Deciding What's True
- First edition
- Author: Lucas Graves
- Subject: Fact-checking
- Publisher: Columbia University Press
- Publication date: 2016
- Pages: 320
- ISBN: 978-0-231-17507-4

= Deciding What's True =

2016 book by Lucas Graves

Deciding What's True: The Rise of Political Fact-checking in American Journalism is a 2016 book by Lucas Graves about the role of fact-checking in journalism.

== Reception ==
David Greenberg of Journal of Communication said that the book is "Well-researched, carefully argued, and lucidly written" and "does an excellent job of sorting out the messy questions of truth and false-hood, fact and opinion, in contemporary politics and journalism." Tim P. Vos of Journalism & Mass Communication Quarterly said that the book "brings a keenly analytical eye to [its] subject matter, raising profound issues about the nature and role of journalism." and that "if there is not a place for this book in a course in your journalism program, it is time for a program review."

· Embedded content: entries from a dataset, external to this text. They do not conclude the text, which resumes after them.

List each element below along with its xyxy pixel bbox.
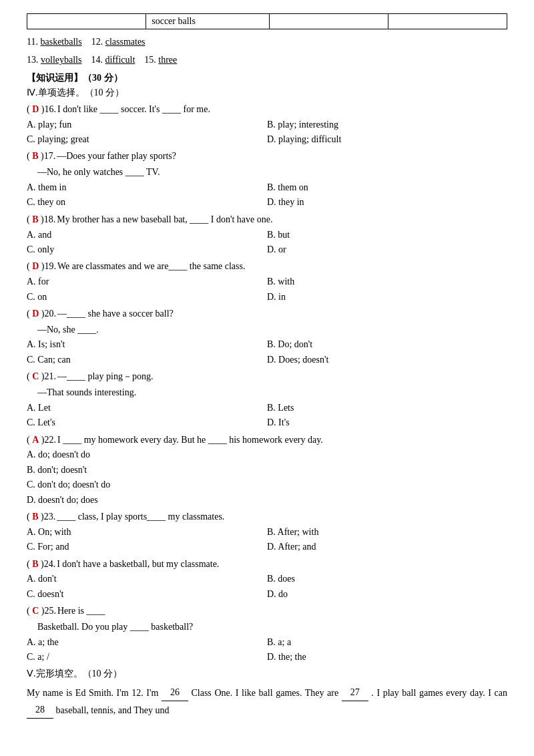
q12-spacer [84,37,91,47]
q18-text: My brother has a new baseball bat, ____ … [57,214,272,224]
q21-line: ( C )21.—____ play ping－pong.—That sound… [27,369,507,401]
cloze-suffix: They und [134,705,169,715]
q17-paren: ( B ) [27,151,44,161]
q19-line: ( D )19.We are classmates and we are____… [27,258,507,274]
q19-opt-A: A. for [27,274,267,289]
q17-text: —Does your father play sports? [57,151,176,161]
cloze-end: baseball, tennis, and [56,705,132,715]
zhishi-header: 【知识运用】（30 分） [27,72,507,84]
q14-spacer [84,55,91,65]
q25-opt-D: D. the; the [267,650,507,665]
q13-answer: volleyballs [41,55,81,65]
q18-paren: ( B ) [27,214,44,224]
question-25: ( C )25.Here is ____Basketball. Do you p… [27,603,507,665]
q17-num: 17. [44,151,56,161]
table-cell-3 [269,14,388,29]
q16-opt-B: B. play; interesting [267,118,507,132]
q25-paren: ( C ) [27,606,44,616]
q21-num: 21. [44,371,56,381]
q16-opt-C: C. playing; great [27,132,267,147]
q17-opts-row-0: A. them inB. them on [27,180,507,195]
q15-spacer [138,55,145,65]
q23-opt-B: B. After; with [267,525,507,540]
q22-paren: ( A ) [27,435,44,445]
q21-opt-C: C. Let's [27,415,267,430]
question-16: ( D )16.I don't like ____ soccer. It's _… [27,102,507,148]
q21-opt-D: D. It's [267,415,507,430]
q21-opts-row-1: C. Let'sD. It's [27,415,507,430]
q19-text: We are classmates and we are____ the sam… [57,261,245,271]
q19-opt-B: B. with [267,274,507,289]
q16-paren: ( D ) [27,104,44,114]
q16-opt-A: A. play; fun [27,118,267,132]
blank-27: 27 [342,684,368,701]
q17-opt-A: A. them in [27,180,267,195]
q13-num: 13. [27,55,41,65]
iv-title: Ⅳ.单项选择。（10 分） [27,87,507,99]
q21-text2: —That sounds interesting. [37,387,136,397]
q17-opt-D: D. they in [267,195,507,210]
q18-opt-A: A. and [27,228,267,242]
q16-opt-D: D. playing; difficult [267,132,507,147]
question-22: ( A )22.I ____ my homework every day. Bu… [27,432,507,508]
q20-opt-A: A. Is; isn't [27,337,267,352]
q25-opts-row-0: A. a; theB. a; a [27,635,507,650]
q20-opts-row-0: A. Is; isn'tB. Do; don't [27,337,507,352]
q22-opt-D: D. doesn't do; does [27,493,507,508]
q17-text2: —No, he only watches ____ TV. [37,167,160,177]
q25-line: ( C )25.Here is ____Basketball. Do you p… [27,603,507,635]
question-23: ( B )23.____ class, I play sports____ my… [27,509,507,555]
q24-opt-B: B. does [267,572,507,586]
q12-num: 12. [91,37,105,47]
q25-opts-row-1: C. a; /D. the; the [27,650,507,665]
fill-row-11-12: 11. basketballs 12. classmates [27,35,507,49]
q18-line: ( B )18.My brother has a new baseball ba… [27,212,507,228]
q24-num: 24. [44,559,56,569]
q19-num: 19. [44,261,56,271]
q22-opt-C: C. don't do; doesn't do [27,478,507,492]
q24-paren: ( B ) [27,559,44,569]
q23-opts-row-0: A. On; withB. After; with [27,525,507,540]
q22-num: 22. [44,435,56,445]
q18-opts-row-1: C. onlyD. or [27,242,507,257]
q19-opt-C: C. on [27,290,267,305]
q25-text2: Basketball. Do you play ____ basketball? [37,622,193,632]
q19-opts-row-1: C. onD. in [27,290,507,305]
q20-opt-D: D. Does; doesn't [267,353,507,367]
q12-answer: classmates [105,37,146,47]
q20-num: 20. [44,309,56,319]
q17-line: ( B )17.—Does your father play sports?—N… [27,148,507,180]
q20-text2: —No, she ____. [37,325,99,335]
q18-opt-D: D. or [267,242,507,257]
q22-opt-A: A. do; doesn't do [27,447,507,462]
q21-paren: ( C ) [27,371,44,381]
q22-line: ( A )22.I ____ my homework every day. Bu… [27,432,507,448]
q24-text: I don't have a basketball, but my classm… [57,559,219,569]
q19-paren: ( D ) [27,261,44,271]
question-18: ( B )18.My brother has a new baseball ba… [27,212,507,258]
q20-opt-B: B. Do; don't [267,337,507,352]
q24-opt-D: D. do [267,587,507,602]
q15-answer: three [158,55,177,65]
q14-num: 14. [91,55,105,65]
q11-num: 11. [27,37,40,47]
q17-opt-B: B. them on [267,180,507,195]
q24-opts-row-0: A. don'tB. does [27,572,507,586]
table-cell-1 [27,14,146,29]
cloze-mid1-text: Class One. I like ball games. They are [191,688,338,698]
q25-opt-C: C. a; / [27,650,267,665]
questions-container: ( D )16.I don't like ____ soccer. It's _… [27,102,507,665]
q25-opt-A: A. a; the [27,635,267,650]
q20-text: —____ she have a soccer ball? [57,309,174,319]
q18-opt-C: C. only [27,242,267,257]
q21-text: —____ play ping－pong. [57,371,154,381]
blank-28: 28 [27,701,53,719]
q24-opt-C: C. doesn't [27,587,267,602]
q17-opts-row-1: C. they onD. they in [27,195,507,210]
q25-num: 25. [44,606,56,616]
q16-opts-row-0: A. play; funB. play; interesting [27,118,507,132]
q23-opts-row-1: C. For; andD. After; and [27,540,507,554]
q22-text: I ____ my homework every day. But he ___… [57,435,323,445]
cloze-paragraph: My name is Ed Smith. I'm 12. I'm 26 Clas… [27,684,507,719]
q23-opt-C: C. For; and [27,540,267,554]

Bente Kalsnes of Digital Journalism praised the book for its "ethnographic perspective" that "offers readers detailed insights into a new journalistic genre and details of a journalistic institution under development.", but criticized the book for not offering "a typology of the findings", for being "limited to U.S. fact-checking outlets", and for not answering the question: "how should the fact-checking 'movement' affect the curricula of j-schools and journalism education?". Martin Conboy of The International Journal of Press/Politics said that the book is "meticulously researched and fluently written", that "The author should be congratulated on his ability to weave thorough academic scholarship lightly enough so that anecdotal and 'messy' fieldwork can be appreciated as an integral part of the project.", and that "there are enough brief examples [in the book] of other national varieties to indicate that the anxieties within journalism that have given rise to fact-checking are far from a uniquely American problem."

Stuart Allan of Media, Culture & Society said that "There is much to admire in Deciding What's True, a pioneering effort to provide a rigorous, in-depth assessment and critique of the fact-checking movement's intervention. Evidently informing its discussion are more than 200 hours of fieldwork and interviews conducted by Graves over a 5-year period, yet the resultant wealth of data is consistently handled with nuance, sophistication and self-reflexivity.

Scott McLemee of Inside Higher Ed said that the book "traces how media outlets' internal fact-checking has morphed into something almost antithetical: the very public evaluation of factual assertions made by politicians and other news figures". Kirkus Reviews called the book "a reasoned and reasonable text that will appeal—due to its scholarly tone, diction, and format—mostly to an academic audience.", concluding that the book is "A keenly observed visit to a new world whose geography we can now better comprehend."